Gerd Walther ist nicht mehr Bürgermeister von Ueckermünde

Gerd Walther, seit März 2018 als Bürgermeister des Seebades suspendiert, ist nun im Ruhestand. Über den Termin für die Neuwahl des Stadtoberhauptes beraten die Stadtvertreter am 31. Januar während einer Sondersitzung.
Lutz Storbeck Lutz Storbeck
Gerd Walther ist nicht mehr Bürgermeister von Ueckermünde.
Gerd Walther ist nicht mehr Bürgermeister von Ueckermünde. Christian Johner
Ueckermünde.

Gerd Walther ist offiziell nicht mehr Bürgermeister von Ueckermünde. Das hat Jürgen Kliewe, amtierender Bürgermeister der Haffstadt, am Rande des gemeinsamen Neujahrsempfangs von Stadt und Gewerbeverein öffentlich bekannt gegeben. „Die Ära Walther ist beendet, er ist Ruhestandsbeamter”, sagte Kliewe.

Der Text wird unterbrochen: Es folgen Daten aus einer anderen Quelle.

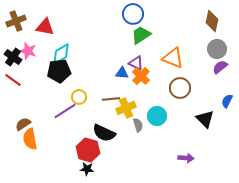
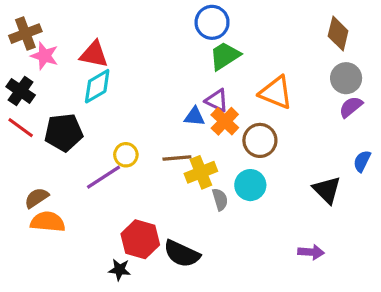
red triangle: (45, 27) -> (94, 54), moved
pink star: (28, 51) -> (45, 56), moved
black pentagon: (59, 71) -> (64, 132), moved
brown circle: (180, 88) -> (260, 140), moved
black semicircle: (104, 133) -> (182, 254), moved
orange semicircle: (30, 139) -> (48, 222), turned 105
purple arrow: (186, 158) -> (311, 252), moved
black star: (87, 169) -> (120, 270), moved

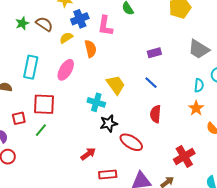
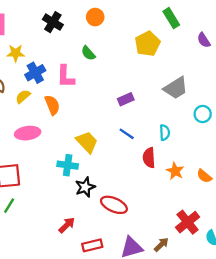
gray trapezoid: (199, 49) -> (176, 88), turned -55
pink ellipse: (66, 70) -> (28, 133), turned 60
cyan semicircle: (199, 85) -> (165, 133), moved
orange star: (196, 108) -> (175, 171), moved
red semicircle: (156, 114) -> (149, 158), moved
red cross: (184, 156) -> (188, 222), moved

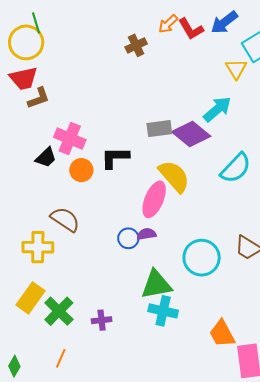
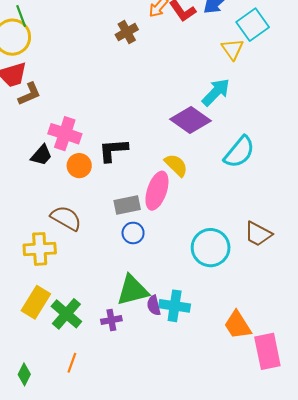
gray rectangle: (159, 129) -> (127, 205), moved
yellow semicircle: (174, 176) -> (176, 165), size x0.7
purple semicircle: (147, 234) -> (154, 305), moved, turned -90
green triangle: (156, 285) -> (132, 290), moved

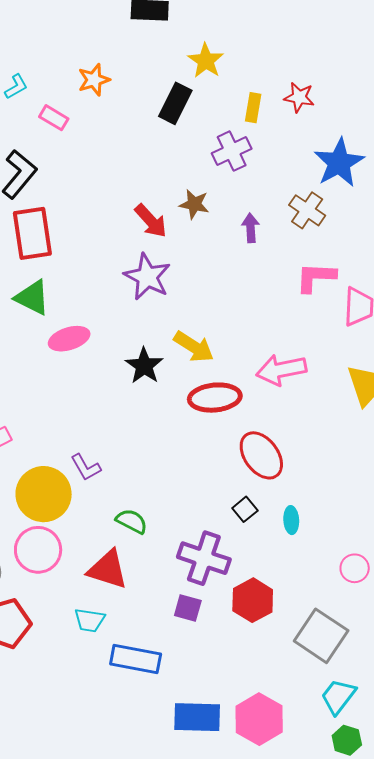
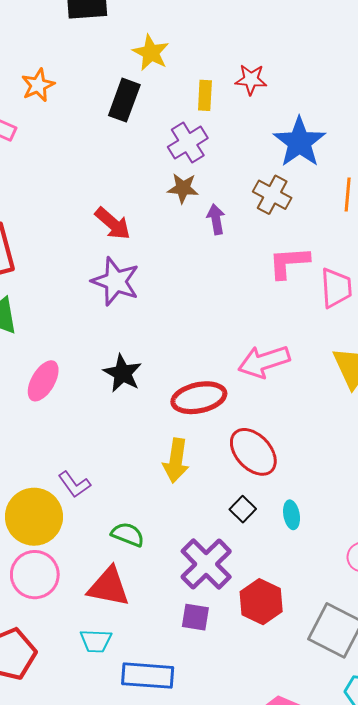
brown star: (194, 204) -> (183, 188), moved
pink ellipse: (69, 339) -> (43, 381), moved, turned -36
yellow arrow: (194, 347) -> (176, 461), moved, turned 72
purple cross: (204, 558) -> (206, 564), turned 33

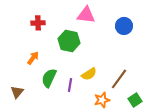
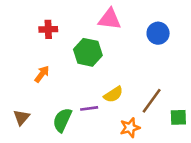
green semicircle: (49, 78) -> (62, 120), moved
purple line: (70, 85) -> (89, 108), turned 72
green square: (135, 100) -> (178, 117), moved, turned 32

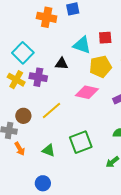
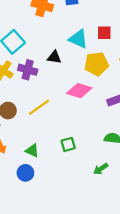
green square: (81, 142) -> (68, 144), size x0.6
blue circle: (43, 183) -> (25, 173), moved

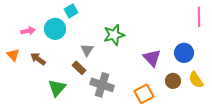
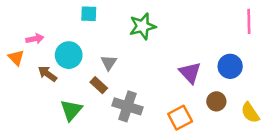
cyan square: (71, 11) -> (89, 14), turned 32
cyan circle: (55, 29) -> (69, 55), moved
green star: (114, 35) -> (143, 26), moved
orange triangle: (13, 55) -> (16, 58), moved
yellow semicircle: (196, 80) -> (250, 113), moved

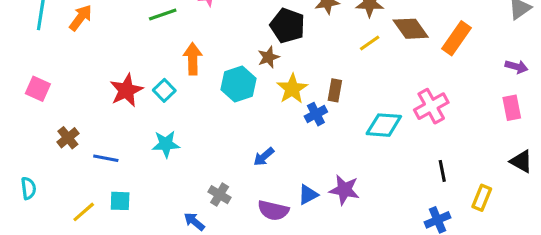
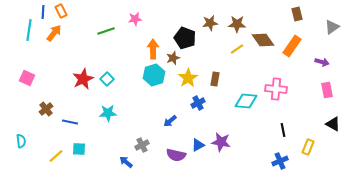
orange arrow: (193, 59) -> (153, 49), moved
purple arrow: (517, 67) -> (322, 62), moved
pink cross: (431, 106) -> (276, 89), turned 35
blue cross: (316, 114) -> (198, 103), moved
gray cross: (220, 195) -> (142, 145), turned 32

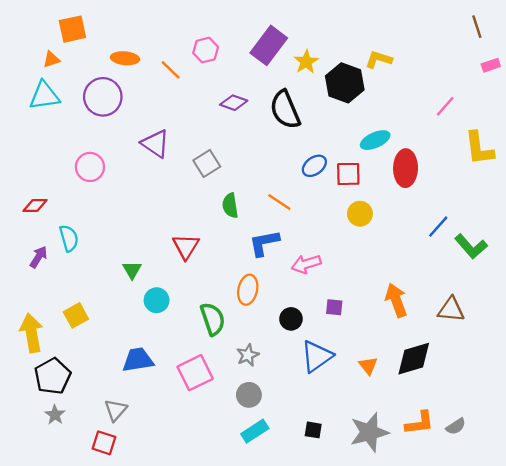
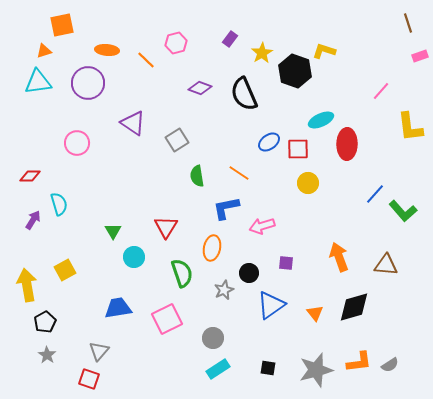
purple rectangle: (269, 45) -> (230, 39), size x0.5
red triangle: (186, 246) -> (166, 227), moved
gray star: (248, 355) -> (224, 290), moved
black pentagon: (53, 376) -> (45, 322), size x0.7

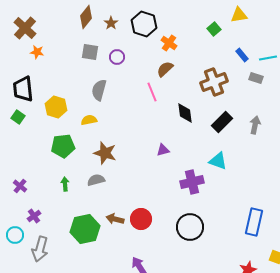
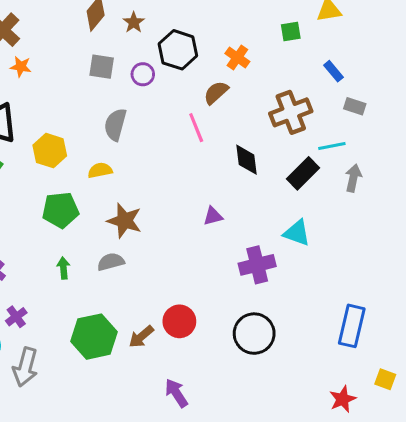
black hexagon: (144, 24) -> (178, 50), moved
green square: (214, 29) -> (291, 32), turned 32
orange cross: (169, 43) -> (237, 57), moved
cyan line: (268, 58) -> (332, 146), moved
brown arrow: (115, 219) -> (141, 337), moved, turned -54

Innerhalb von fünf Monaten muss das Seebad Ueckermünde nun einen neuen Bürgermeister wählen. Zu dem Thema wird es am 31. Januar eine Sondersitzung der Stadtvertretung geben, auf dem über den Wahltermin beraten und abgestimmt werden muss. Der neue Rathauschef könnte am Tag der Kommunalwahl, also am 26. Mai 2019, gekürt werden.

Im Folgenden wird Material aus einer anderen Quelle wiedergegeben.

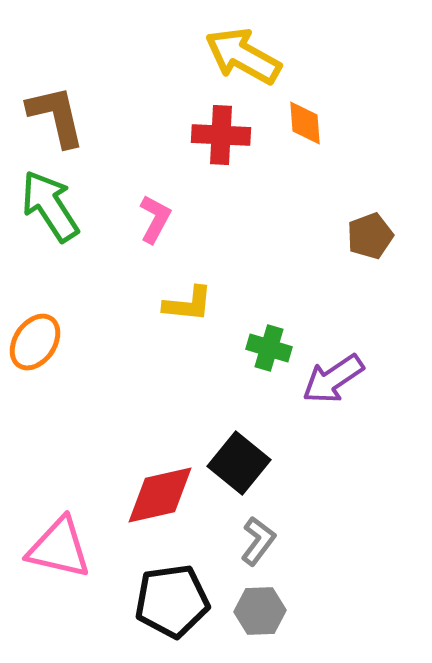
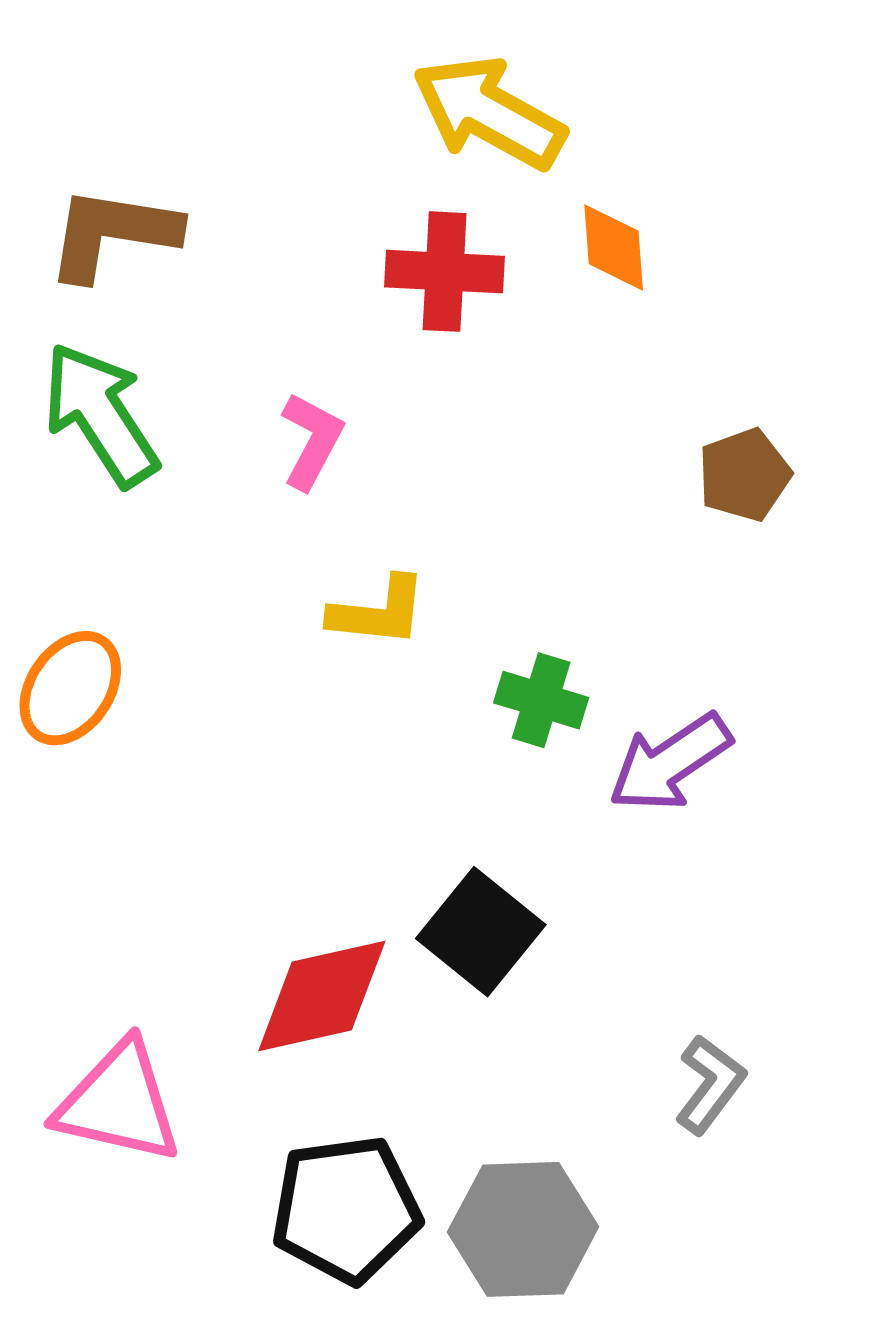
brown L-shape: (56, 116) -> (113, 233), turned -68
gray L-shape: (258, 541) -> (710, 1085), moved
gray hexagon: (260, 611) -> (523, 1229), size x1.4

Wer stellt sich der Bürgermeister-Wahl?

Kandidaten für das Amt stehen derzeit offiziell noch nicht fest. Als Anwärter gehandelt wird jedoch Jürgen Kliewe. Der derzeitige 1. Vize-Bürgermeister von Ueckermünde hat gemeinsam mit Joachim Trikojat, dem zweiten Bürgermeister-Stellvertreter, seit dem Frühjahr 2018 die Amtsgeschäfte im Rathaus geführt. „Und damit das kommunalpolitisch wohl schwerste Jahr für Ueckermünde seit der Wende gestaltet”, sagt Patrick Dahlemann, Parlamentarischer Staatssekretär, während seines Grußwortes beim Neujahrsempfang. Er könne sich vorstellen, dass einer der beiden Bürgermeister-Stellvertreter die Verantwortung übernimmt und sich der Wahl zum Rathauschef stellen wird. „Wenn das so ist, dann findet das meine Unterstützung”, so Dahlemann.

Gerd Walther war nach verschiedenen Eskapaden seit März 2018 supendiert. Unter anderem hatte er in einem Nordkurier-Interview zugegeben, Drogen konsumiert zu haben. Anfang Dezember 2018 hatte eine fraktionsübergreifende Mehrheit der Ueckermünder Stadtvertreter Walthers Widerspruch gegen dessen „Zur-Ruhe-Setzung aus gesundheitlichen Gründen” abgewiesen. Um wieder auf seinen Posten zu gelangen, hätte Walther vor das Verwaltungsgericht gehen müssen. Ein jahrelanger und kostspieliger Rechtsstreit wäre dann womöglich gefolgt, dessen Ausgang aber völlig offen gewesen wäre. Auf diesen juristischen Weg hat Walther offenbar verzichet – eine diesbezügliche Frist hat er verstreichen lassen, hieß es.